Contrary to what many people think, babies do best in a cool environment (68–72˚F). In 1992, the American Academy of Pediatrics launched the Back to Sleep campaign after studies confirmed that babies who slept on their backs had a decreased risk of Sudden Infant Death Syndrome (SIDS).

Ongoing research has identified several other risk factors in the sleep environment that are associated with SIDS. One of these is infant overheating, caused by either a room that is too warm or bundling the infant in blankets and clothes. Studies show that when a baby is too warm, he or she may not respond as readily to low oxygen signals in the brain, which increases the risk of SIDS.

Currently, parents are advised to keep the nursery between 68–72˚F to help reduce risk of SIDS. Additionally, all soft bedding under, over, and around the baby should be removed from the crib (this includes blankets and bumper pads), along with all toys and stuffed animals. Take care not to cover your baby’s face with any type of clothing or bedding as this can also increase the risk of SIDS.

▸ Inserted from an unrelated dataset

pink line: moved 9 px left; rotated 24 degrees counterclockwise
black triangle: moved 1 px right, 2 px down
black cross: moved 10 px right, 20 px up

How can you tell if your baby is warm enough or too warm? Feeling the skin on her chest or abdomen will give you the best idea of body temperature. Baby’s skin should feel warm and dry. Resist the temptation to use your baby’s hands or feet as a temperature gauge. In babies, cold or blue extremities are usually caused by immaturity of the circulatory system rather than lack of warmth. Conversely, if the skin on the chest or abdomen feels hot, the skin is red, or the scalp or feet are moist, they are too warm. Add or remove layers of clothing to keep your baby feeling just right.

As a general guideline, your room should be at a temperature that would be comfortable for an adult dressed in light clothing, and your baby should have on one additional layer. A hat and socks or footed onesie can reduce heat loss during cold weather. Sleep sacks are a great way to add an extra layer of warmth at night without using blankets.

Bringing a new baby home is not a reason to crank the thermostat up or down. Keeping your home at a reasonable temperature will not only be more comfortable for your baby, but it will also be safer.

Takeaways

  • Babies do best in a cool room (68–72˚F).
  • A cooler environment helps prevent SIDS.
  • Your baby's skin on the chest and stomach should feel warm and dry.

References

  1. American Academy of Pediatrics. SIDS and Other Sleep-Related Infant Deaths.
  2. Environmental Health Perspectives. Ambient Heat and Sudden Infant Death.
  3. Sleep. Ambient temperature is associated with changes in infants’ arousability from sleep.